As the time passed, I hurried to call them...
With all my heart beating, I explain my story again, telling myself that I'm lucky to have stumbled upon them, that no higher authority could saw through my urgent request.
The two businessmen were astonishingly more embarrassed than busy as they listened to my request: the fact that it took them off a routine path seemed to have led them astray into a dark forest of indecision.
Time passed, the candle of my hope burnt out...
Sadly observing their cruel loss of initiative, I invite them, in a last-ditch effort, to contact my very last hope: the longed-for florist.
It's my last card; if it doesn't work, I'll have to go and renege on my promise, I'm already late...

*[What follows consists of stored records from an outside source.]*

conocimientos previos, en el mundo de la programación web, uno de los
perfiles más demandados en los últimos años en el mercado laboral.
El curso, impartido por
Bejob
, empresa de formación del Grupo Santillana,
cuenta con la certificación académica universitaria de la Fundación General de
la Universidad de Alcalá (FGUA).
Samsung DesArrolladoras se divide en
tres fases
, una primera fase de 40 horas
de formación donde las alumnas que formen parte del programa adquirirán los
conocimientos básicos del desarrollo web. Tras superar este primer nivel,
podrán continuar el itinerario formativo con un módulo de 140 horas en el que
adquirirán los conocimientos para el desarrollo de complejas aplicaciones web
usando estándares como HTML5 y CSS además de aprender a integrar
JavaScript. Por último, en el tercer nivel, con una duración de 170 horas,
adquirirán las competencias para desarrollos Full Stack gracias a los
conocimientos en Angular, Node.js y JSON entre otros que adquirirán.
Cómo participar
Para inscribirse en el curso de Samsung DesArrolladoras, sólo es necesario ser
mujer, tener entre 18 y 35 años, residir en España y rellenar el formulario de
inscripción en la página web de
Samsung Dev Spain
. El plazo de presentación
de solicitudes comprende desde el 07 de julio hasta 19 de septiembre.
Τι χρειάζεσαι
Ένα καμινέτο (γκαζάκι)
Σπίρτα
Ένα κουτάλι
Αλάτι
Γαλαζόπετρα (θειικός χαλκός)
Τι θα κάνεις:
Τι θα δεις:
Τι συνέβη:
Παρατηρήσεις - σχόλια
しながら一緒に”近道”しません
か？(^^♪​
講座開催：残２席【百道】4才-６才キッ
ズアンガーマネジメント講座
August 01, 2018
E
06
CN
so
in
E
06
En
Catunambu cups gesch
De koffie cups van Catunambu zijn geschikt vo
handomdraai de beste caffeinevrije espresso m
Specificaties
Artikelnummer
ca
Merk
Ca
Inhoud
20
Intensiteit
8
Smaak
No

One of the two men reached into his jacket pocket, pulled out a telephone and dialled a number...
Time stood still...
Each dial tone is interspersed with an interminable silence...
Finally, someone answers! Someone who, at the other end of the line, could finally hear, through someone else, the prayer of a desperate man whose only recourse is his faith.
It only took a few moments for a man from the department stores' to come into the little shop. His warm gaze turned to me. No sooner had I finished telling him about my adventures than he seemed to have understood everything. He replied:
- But my dear sir, I'm offering you these flowers! I'll wrap them up for you immediately!
Through the white lilies, this man gave me a precious gift at a time when I needed it most: his humanity. A humanity that transcends social masks, that survives illusory hierarchies, that transcends principles, that draws its roots not from the artificial sky of ideologies but from the fertile soil of reality.
From this silt is born the true power not only to choose but to act, listening more than to the established rules of division to the deep voices of a heart that connects.